Waar bent u naar op zoek?

column

Ontvangen

12-09-2016

‘Geen wild?’ Teleurgesteld, bijna angstig kijkt de man me aan. Even vermoedt hij dat zijn fietstocht naar het wildscherm tevergeefs is.

Ik ben inmiddels op de terugweg en kan hem van goed nieuws voorzien. ‘Zeker wel. Herten én zwijnen.’ De ogen van de keurige vijftiger beginnen te schitteren en wat onhandig haast hij zich om de dieren te bewonderen. Als ik me omdraai zie ik nog net dat hij snel een verrekijker uit zijn fietstas grabbelt.

De vakantie breng ik door op de Veluwe. De omgeving nodigt uit om een hobby op te pakken die sinds mijn basisschooltijd ligt te verstoffen: het observeren van vogels en andere dieren in het wild. Zo kruip ik in een klein vogelkijkhutje, nauwelijks een meter in het vierkant en wacht rustig af. Ik kan de koolmezen, roodborstjes, boomklevers en vinken die af en aan vliegen bijna aanraken.

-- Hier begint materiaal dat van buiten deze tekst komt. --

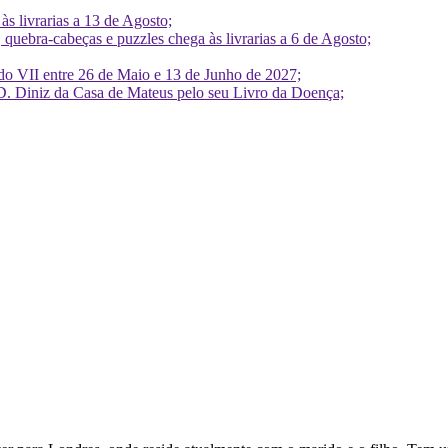
 livrarias a 13 de Agosto;
quebra-cabeças e puzzles chega às livrarias a 6 de Agosto;
do VII entre 26 de Maio e 13 de Junho de 2027;
D. Diniz da Casa de Mateus pelo seu Livro da Doença;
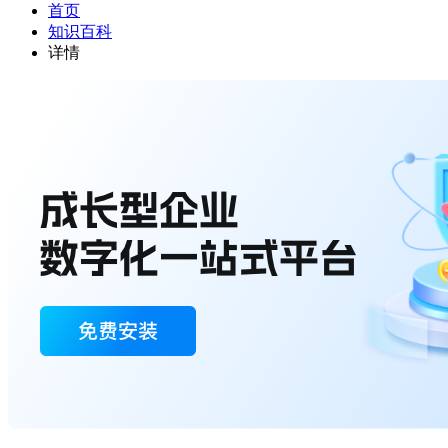
首页
知识百科
详情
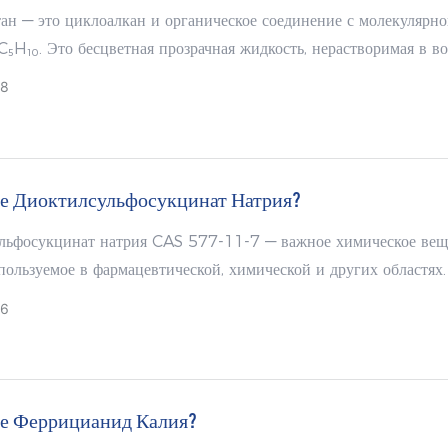
ан — это циклоалкан и органическое соединение с молекулярн
₅H₁₀. Это бесцветная прозрачная жидкость, нерастворимая в во
я в большинстве органических растворителей, таких как этанол
28
тыреххлористый углерод и ацетон. В основном используется в к
вателя, растворителя и стандартного вещества для хроматограф
ое Диоктилсульфосукцинат Натрия?
льфосукцинат натрия CAS 577-11-7 — важное химическое вещ
ользуемое в фармацевтической, химической и других областях.
26
ое Феррицианид Калия?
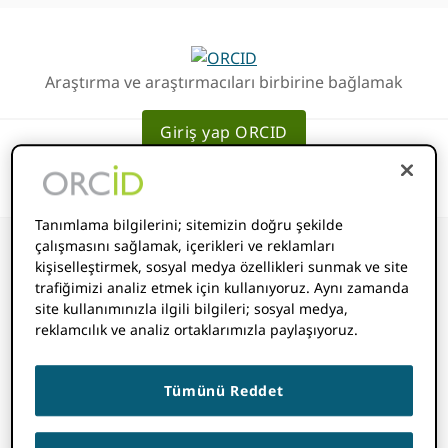
Birincil
Ana
Geziye
içeriğe
atla
atla
Araştırma ve araştırmacıları birbirine bağlamak
Giriş yap ORCID
Tanımlama bilgilerini; sitemizin doğru şekilde
çalışmasını sağlamak, içerikleri ve reklamları
kişiselleştirmek, sosyal medya özellikleri sunmak ve site
trafiğimizi analiz etmek için kullanıyoruz. Aynı zamanda
Bir kaydın var
site kullanımınızla ilgili bilgileri; sosyal medya,
reklamcılık ve analiz ortaklarımızla paylaşıyoruz.
olup olmadığını
Tümünü Reddet
nasıl anlarım?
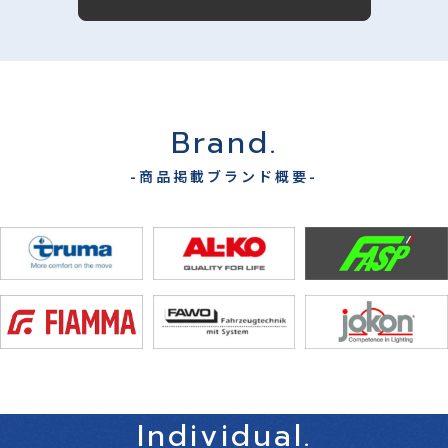
Brand.
-商品掲載ブランド概要-
Individual.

Niet altijd is het succesvol. Soms zit ik een hele tijd zonder ook maar een dier te ontwaren en worden gedurende de dag de verwachtingen getemperd. En dan, plotseling, zie ik ongedacht een ijsvogel. Razendsnel laat hij zich van een tak in het water vallen om een vis te verschalken. Verrast bewonder ik het blauw en het bruin.

’s Avonds, in de vakantiewoning, lees ik een van de vele magazines die de Veluwe aanprijzen. ‘Honderd procent garantie op het zien van wild’, belooft een artikel. Nadere beschouwing leert dat het neertellen van een flinke som geld een privé-safari met de boswachter mogelijk maakt. Ik geloof nooit dat die mensen evenveel voldoening halen uit het zien van de beesten als iemand die zoekt en maar af moet wachten of hij ergens op stuit.

Wandelingen ’s avonds naar een wildscherm hebben wisselend succes. Soms zijn er veel beesten te zien. Een andere keer staar ik een tijd naar een leeg veld. Maar ik vind dat het mag. Niet alles hoeft meteen tot succes te leiden. Je mag je best inspannen om vervolgens te zien wat je ontvangt.

Die man op de fiets had daar iets van ontvangen. Zijn oprechte vreugde zat in het ontvangen van wat hij al bijna niet meer durfde te hopen.